Princess Hermine of Anhalt-Bernburg-Schaumburg-Hoym (Prinzessin Hermine Amalie Marie von Anhalt-Bernburg-Schaumburg-Hoym; 2 December 1797 - 14 September 1817) was by birth a princess of the House of Ascania and by marriage an Archduchess of Austria.

==Family==
Born into the Anhalt-Bernburg-Schaumburg-Hoym line of the House of Ascania, she was the eldest daughter of Victor II, Prince of Anhalt-Bernburg-Schaumburg-Hoym, and his wife, Princess Amelia of Nassau-Weilburg. Princess Hermine had three younger sisters: Adelheid, Emma, and Ida.

==Marriage==
She was married 30 August 1815 at Schaumburg Castle. The princess was just 17 years old when she married the 39-year-old archduke. Archduke Joseph had no male heirs, since his first wife, Grand Duchess Alexandra Pavlovna of Russia, died giving birth to a stillborn daughter.

On 24 August 1819, two years after her death, her husband married for a third time to her first cousin, Duchess Maria Dorothea of Württemberg.

==Issue==
- Archduchess Hermine Amalie Marie of Austria (14 September 1817 in Budapest – 13 February 1842 in Vienna)
- Archduke Stephen, Palatine of Hungary (14 September 1817 in Budapest – 19 February 1867 in Menton)

==Death==
Princess Hermine also died in childbirth at the age of 19, after giving birth to fraternal twins. She is buried in the crypt of the Royal Palais, Budapest, Hungary.
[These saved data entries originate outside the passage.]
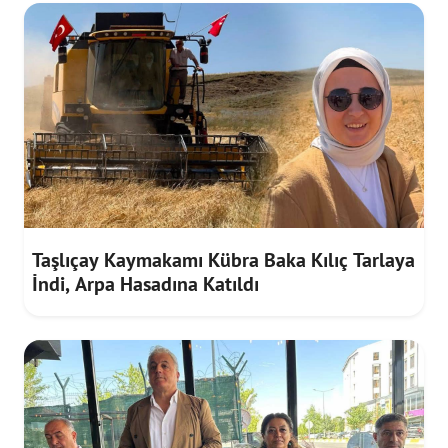
Taşlıçay Kaymakamı Kübra Baka Kılıç Tarlaya
İndi, Arpa Hasadına Katıldı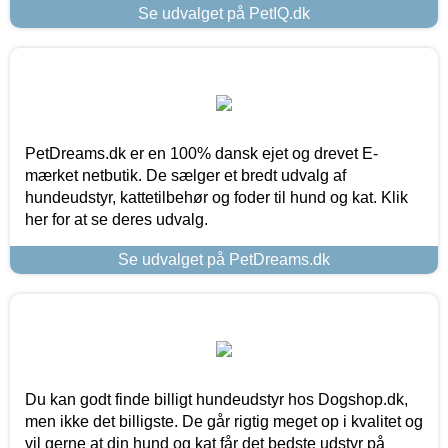
Se udvalget på PetIQ.dk
PetDreams.dk er en 100% dansk ejet og drevet E-
mærket netbutik. De sælger et bredt udvalg af
hundeudstyr, kattetilbehør og foder til hund og kat. Klik
her for at se deres udvalg.
Se udvalget på PetDreams.dk
Du kan godt finde billigt hundeudstyr hos Dogshop.dk,
men ikke det billigste. De går rigtig meget op i kvalitet og
vil gerne at din hund og kat får det bedste udstyr på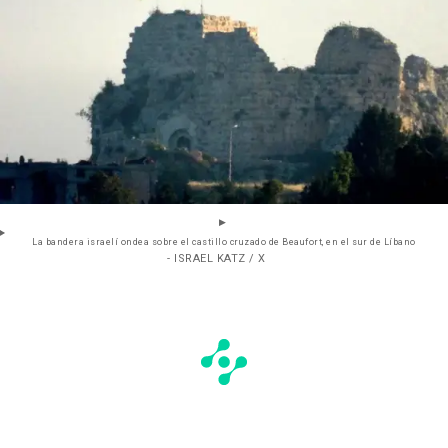
La bandera israelí ondea sobre el castillo cruzado de Beaufort, en el sur de Líbano
- ISRAEL KATZ / X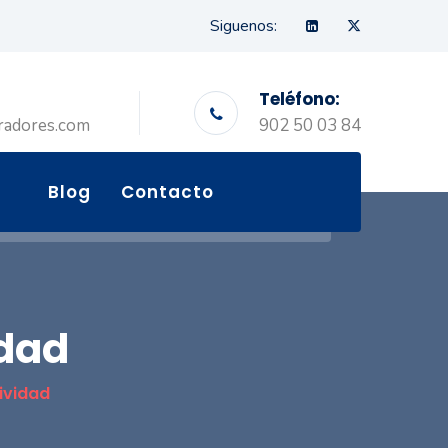
Siguenos:
Teléfono:
radores.com
902 50 03 84
Blog
Contacto
idad
tividad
The details surrounding the Archduchess's death are recorded as follows:"The reports from Buda (Vienna) filled His Majesty's court and the entire city of Buda with bitter sorrow. According to these sad reports, the beloved Palatine of the Hungarian Republic, the dear life partner of the Emperor's wife, Hermine, died on the night of the 14th of this month, in the terrible pains of a very painful double birth, after which a female child and then a male child were removed from her by the tools of the midwife's profession. On the day following that night, at half past two in the afternoon, she died... K. doctor András Pfiszterer, surgeon, chief obstetrician and midwife Dr. Birly, and midwife Mrs. Schlick appeared immediately upon the approaching signs of childbirth, and according to their great knowledge and extensive experience, they did everything that can be expected from human assistance."